Colts and Huntington Bank welcome 25 children from the Lilly Boys and Girls Club to Monday’s practicePosted by on July 29, 2013 – 10:34 pm
The Colts had a few extra voices in the post practice team huddle on Monday afternoon.
Coach Chuck Pagano and the Colts welcomed a group of 25 underserved Indianapolis youth into the middle of the huddle to breakdown the team with the word “family.”
The breakdown of the huddle was a culmination to a day long of activities for the “Huntington Camp Heroes” program.
“The kids get to come here, get bused into Colts City, get a special viewing area, a place to eat and then the experience with Coach Pagano and the players at the end tops it off,” said Brent Frymier, Vice President of Marketing and Communications for Huntington Bank said.
Along with attending the camp, the children received backpacks filled with schools supplies, t-shirts and goodie bags.
The 25 kids ranging from ages 5-13 were chosen from the Lilly Boys and Girls Club in Indianapolis.
Chuck Pagano and Cory Redding addressed the youth, hoping to leave a lasting message.
“It’s so great to have you guys here and we are so glad you could make it,” Pagano said to the children in the huddle.
Redding had the 25 kids take a look at their thumbs and explained to them how each of their individual thumb prints are unique and to be themselves.

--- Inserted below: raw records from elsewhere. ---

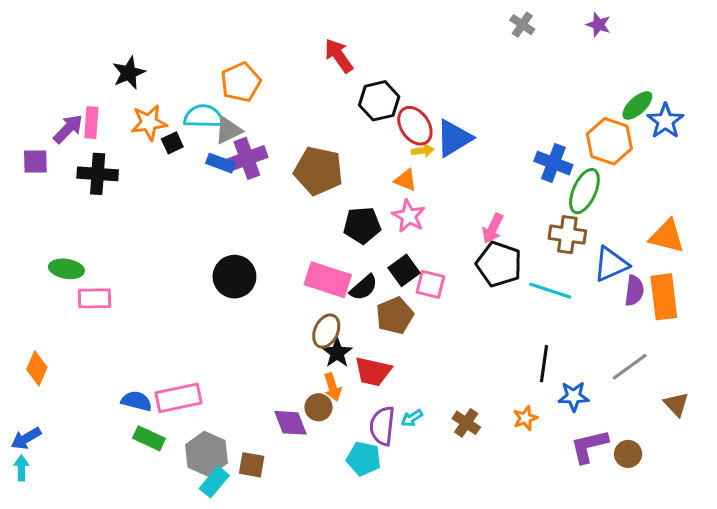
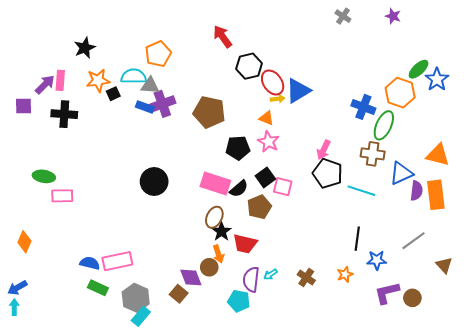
gray triangle: (228, 130) -> (150, 86), turned 30
brown square: (252, 465) -> (179, 294), moved, turned 30

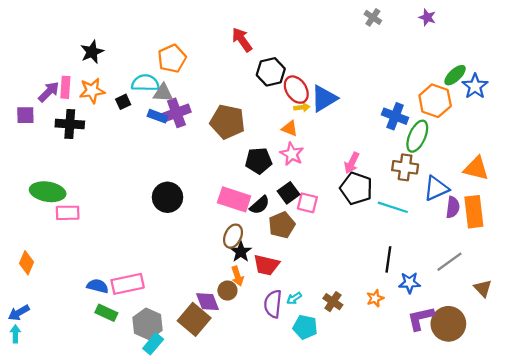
orange star: (98, 80) -> (92, 91), moved
green ellipse: (44, 176) -> (48, 192), size x1.4
brown square: (179, 294) -> (194, 319), size x1.6
brown circle: (412, 298) -> (448, 324), size x1.8
cyan pentagon: (239, 301) -> (305, 327), moved

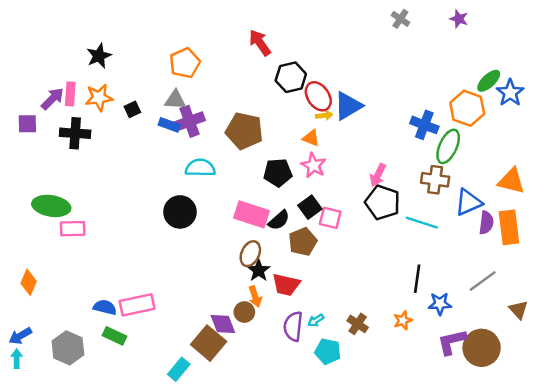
cyan semicircle: (145, 83) -> (200, 168), moved
gray hexagon: (148, 324) -> (68, 348), moved
cyan rectangle: (153, 344) -> (179, 369), moved

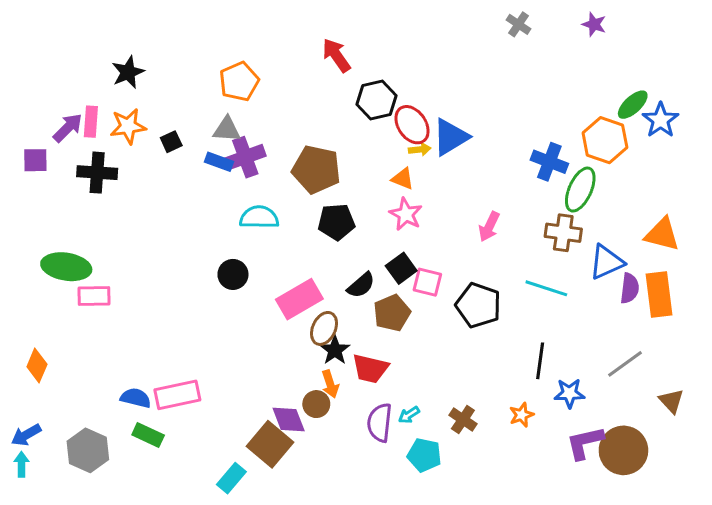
black pentagon: (278, 173) -> (336, 222), moved
black pentagon: (383, 202) -> (478, 305), moved
black circle: (180, 212) -> (233, 274), size x0.7
pink rectangle: (251, 214) -> (299, 299), moved, turned -48

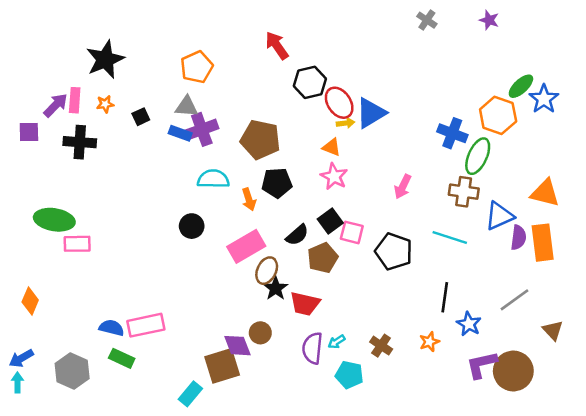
black star: (128, 72) -> (105, 60), size x1.4
orange star: (128, 126) -> (105, 104), size x0.6
orange arrow: (330, 384) -> (249, 199), moved
blue star: (569, 393) -> (469, 324), turned 30
brown square: (270, 444) -> (222, 366), turned 33

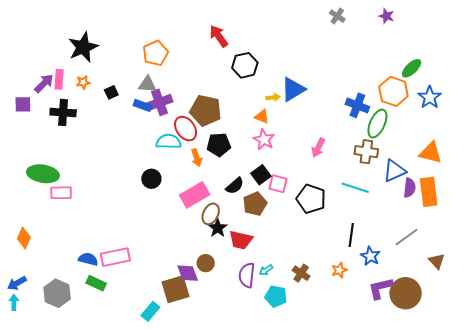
blue star: (544, 99) -> (430, 97), moved
red ellipse: (339, 103) -> (186, 129), moved

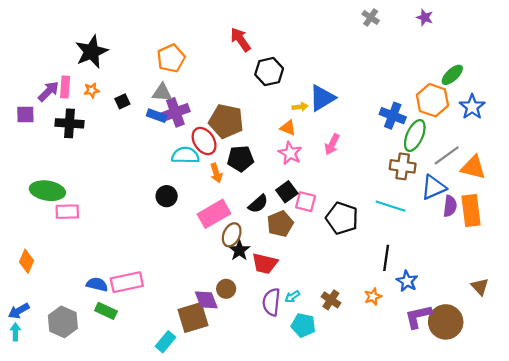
pink arrow: (318, 148) -> (332, 144), moved
gray line: (407, 237) -> (447, 155), moved

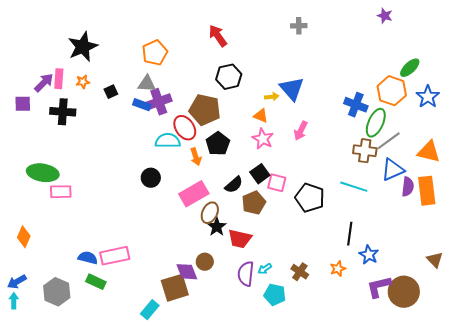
gray cross: (371, 17) -> (299, 26), moved, turned -35
black hexagon: (269, 72) -> (229, 77), moved
blue triangle: (322, 98) -> (292, 89), turned -40
gray line: (447, 155) -> (389, 141), moved
black pentagon: (240, 159) -> (218, 144), turned -30

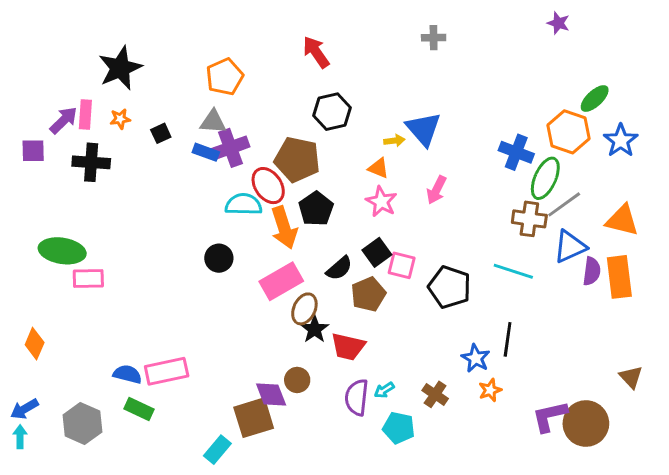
orange arrow: (196, 157) -> (284, 228), size x1.6
blue star: (369, 255) -> (476, 358), moved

That message preceded Pagano and the rest of the Colts team putting their hands-in for a final huddle breakdown on the children’s cadence of “1-2-3-family.”
The Huntington Camp Heroes program is in its fourth year as the partnership between the Colts and Huntington Bank continues to extend into the community.
“This is what it’s all about,” Frymier said looking over the kids watching Monday’s practice. “These are fans just like everybody else and they get to come out here and for an opportunity that they wouldn’t else have had.”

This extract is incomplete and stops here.